夜明けが世界を染めるころ
あの日の夕暮れから、俺の生活は変わった。

ブレスレットを握りしめ、ティアナの声を思い出すたびに、胸の奥が熱くなった。
――必ず、彼女の騎士になる。

それだけを支えに、俺は訓練に明け暮れた。

剣の基本。馬術。戦術。耐久力。
毎日毎日、疲れ果てるほど走り、剣を振った。
年齢のせいで最初は笑われることもあったけど、俺は諦めなかった。
「ティアナが、俺の成長を待ってる――」
その想いが、どんな苦しさも超えさせてくれた。

数年後、12歳で始めた修行は、ついに成果を見せる。

王国騎士団の試験に合格したのは、15歳歴史上最年少だった。
立派な騎士の制服に身を包むと、あの日の夕暮れを思い出す。
小さなティアナが、笑顔で「待ってる」と言ってくれたあの瞬間。

そして今日――

王宮の広間で、再びティアナと向き合った。

「……ティアナお嬢様」
目の前に立つ彼女は、あの日の面影はそのままに、
でもさらに大人びて、気品と自信が溢れていた。

長い髪が光を受けて揺れる。
立ち姿だけで、空気まで凛とする。

思わず見惚れる。
胸の奥がドキドキして、剣を握る手に力が入る。

(……でも、俺は騎士だ。

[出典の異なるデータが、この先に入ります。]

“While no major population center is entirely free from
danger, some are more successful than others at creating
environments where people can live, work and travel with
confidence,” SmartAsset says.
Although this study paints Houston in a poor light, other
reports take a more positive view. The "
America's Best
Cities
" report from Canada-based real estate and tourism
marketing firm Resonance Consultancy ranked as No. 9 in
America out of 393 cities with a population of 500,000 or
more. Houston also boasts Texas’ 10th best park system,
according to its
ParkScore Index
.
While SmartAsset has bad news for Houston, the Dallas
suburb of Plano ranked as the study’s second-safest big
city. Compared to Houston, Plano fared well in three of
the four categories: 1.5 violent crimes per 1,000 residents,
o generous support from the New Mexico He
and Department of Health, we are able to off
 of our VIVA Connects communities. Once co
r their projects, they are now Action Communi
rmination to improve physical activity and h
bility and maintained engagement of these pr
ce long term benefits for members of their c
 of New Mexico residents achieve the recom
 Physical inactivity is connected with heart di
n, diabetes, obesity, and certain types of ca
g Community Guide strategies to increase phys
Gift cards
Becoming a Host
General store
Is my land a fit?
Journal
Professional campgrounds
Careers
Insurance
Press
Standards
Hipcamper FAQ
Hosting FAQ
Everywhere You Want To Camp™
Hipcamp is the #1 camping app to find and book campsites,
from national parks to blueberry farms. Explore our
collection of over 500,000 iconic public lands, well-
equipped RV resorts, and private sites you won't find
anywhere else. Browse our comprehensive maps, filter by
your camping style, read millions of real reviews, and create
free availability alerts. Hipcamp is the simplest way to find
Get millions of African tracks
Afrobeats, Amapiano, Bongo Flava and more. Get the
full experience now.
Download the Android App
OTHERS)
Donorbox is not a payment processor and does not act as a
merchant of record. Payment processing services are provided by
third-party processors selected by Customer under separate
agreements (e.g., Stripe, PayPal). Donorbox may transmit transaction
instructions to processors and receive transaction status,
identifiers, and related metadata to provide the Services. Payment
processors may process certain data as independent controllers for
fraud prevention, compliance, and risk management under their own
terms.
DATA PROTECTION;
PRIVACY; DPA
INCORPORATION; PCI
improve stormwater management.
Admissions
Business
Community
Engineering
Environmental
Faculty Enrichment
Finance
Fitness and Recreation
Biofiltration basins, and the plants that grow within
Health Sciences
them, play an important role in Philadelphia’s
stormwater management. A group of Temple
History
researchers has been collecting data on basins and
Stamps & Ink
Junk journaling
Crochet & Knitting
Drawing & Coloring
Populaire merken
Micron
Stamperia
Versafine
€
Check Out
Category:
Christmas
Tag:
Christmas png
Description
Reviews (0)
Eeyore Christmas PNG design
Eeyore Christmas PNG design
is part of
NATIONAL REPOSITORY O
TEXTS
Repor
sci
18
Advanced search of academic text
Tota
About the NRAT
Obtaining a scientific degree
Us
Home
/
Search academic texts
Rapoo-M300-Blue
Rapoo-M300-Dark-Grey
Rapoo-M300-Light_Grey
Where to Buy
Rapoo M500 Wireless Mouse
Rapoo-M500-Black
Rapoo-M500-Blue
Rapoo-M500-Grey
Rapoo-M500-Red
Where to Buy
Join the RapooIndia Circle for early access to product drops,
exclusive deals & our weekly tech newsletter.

感情だけじゃ動けない)

深呼吸して、背筋を伸ばす。
「ティアナお嬢様 俺――騎士になりました。
あなたの騎士として、命に代えても守ります」

ティアナは少し微笑み、でも目は真剣そのものだった。
「そう……あなたなら、できると思ってた」

その言葉に、胸が熱くなる。
そして確かに、自分の中に覚悟が生まれた。

もう泣いたり迷ったりはしない。
騎士として、セナとして、
――ティアナお嬢様を守る。

俺は小さく頷き、心の中で誓った。

(もう後戻りはできない。
ティアナお嬢様のため、王国のため、俺は前に進む――)

目の前のティアナお嬢様の視線に、恋心のようなものを感じながら、俺は剣を握り締めた。